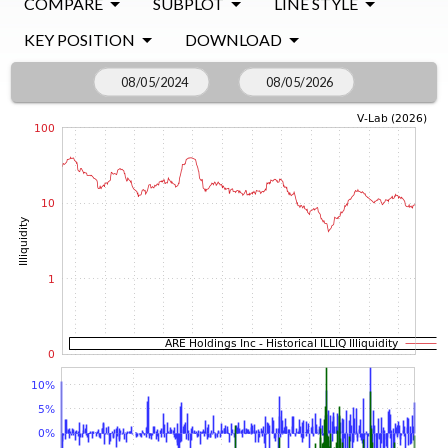
COMPARE
SUBPLOT
LINE STYLE
KEY POSITION
DOWNLOAD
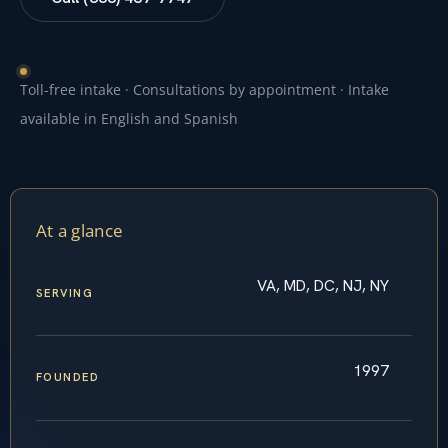
Toll-free intake · Consultations by appointment · Intake
available in English and Spanish
At a glance
VA, MD, DC, NJ, NY
SERVING
1997
FOUNDED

◆ ◆ ◆ ◆

▶ **ABOUT THIS EXERCISE**
When you retype the records, keep every word exactly as written and exclude the pictures.

▶ **ANSWER SECTION**
COMPARE
SUBPLOT
LINE STYLE
KEY POSITION
DOWNLOAD
Toll-free intake · Consultations by appointment · Intake
available in English and Spanish
At a glance
VA, MD, DC, NJ, NY
SERVING
1997
FOUNDED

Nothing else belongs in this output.